- _Problem details_:
Restate exactly, please, each line of the listing from the one with "良感満載で原作を読み始めた。" to the last, including both.

- _Source material_:
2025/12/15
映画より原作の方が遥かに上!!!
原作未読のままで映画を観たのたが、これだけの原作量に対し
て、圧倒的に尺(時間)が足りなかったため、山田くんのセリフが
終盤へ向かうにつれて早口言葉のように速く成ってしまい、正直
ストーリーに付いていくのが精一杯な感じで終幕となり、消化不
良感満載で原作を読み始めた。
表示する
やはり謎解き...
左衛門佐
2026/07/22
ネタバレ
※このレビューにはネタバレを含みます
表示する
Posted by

- _Exercise solution_:
良感満載で原作を読み始めた。
表示する
やはり謎解き...
左衛門佐
2026/07/22
ネタバレ
※このレビューにはネタバレを含みます
表示する
Posted by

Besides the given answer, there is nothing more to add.